For the time being, I am not going to pursue the Support Vector Machines approach to classifying replays, because we already have an instance that can learn a replay signature just by looking at one sample (romad). I took it as proof that it is possible to formulate a much simpler replay classifier, and that it is the feature selection that is prominently the hardest task.

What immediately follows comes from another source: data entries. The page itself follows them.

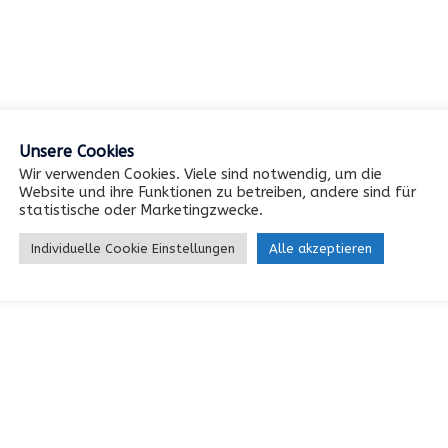
Unsere Cookies
Wir verwenden Cookies. Viele sind notwendig, um die
Website und ihre Funktionen zu betreiben, andere sind für
statistische oder Marketingzwecke.
Individuelle Cookie Einstellungen
Alle akzeptieren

Support Vector Machines might be more accurate in the long run, after I amass hundreds of samples per player, but realistically, the main problem with identifying replays is their scarcity.
I'm using the Nearest-Neighbors algorithm to classify replays, with a slight modification. I am currently designing it to be half-human half-machine.
There are currently five categories, the fifth being the combination of previous categories.
1) Building hotkeys
2) Hotkey actions
3) Hotkey spam
4) Hotkey usage
5) Total
The program produces a "closeness" rating for a given replay in each category, and looks for replays in the database that are closest to the given replay.
For the database, the program uses replays from TSL (there are a ton of replays from TSL!).
Example
I put in the recent ret vs. IdrA replay. Here are the results:
1) Building hotkeys
Top fifty consists entirely of IdrA.
2) Hotkey actions
The top 4 consists of IdrA.
Top fifty consists mostly of IdrA.
Top fifty has many ret's.
Top fifty also has BRAT_OK's and some Haypro's.
3) Hotkey spam
EDIT: Almost entirely of IdrA. I had a bug in my previous program.
4) Hotkey usage
Lots and lots of Horror. Some IdrA's. The thing is, the top fifty have NO differences from the given replay. That is, hotkey usage is a pretty poor discriminant. I'm sure many IdrA reps have the same hotkey usages, and that if I listed the top 100, IdrA would appear.
5) Total
Top fifty all consist of IdrA's.
It's clear from this example that often, the player will not win in every category. However, put together, it's likely that the player will be at the top.
I will be adding / removing / refining categories in the future.
Also, eventually, there will be an online database and an online real-time classifier, for which I need the Linux version of the repasm.dll that serves as the PHP extension in Windows (I'm using Taiche's RepASM).
Anyway, please send me replays of foreigners if you'd like to test my current program!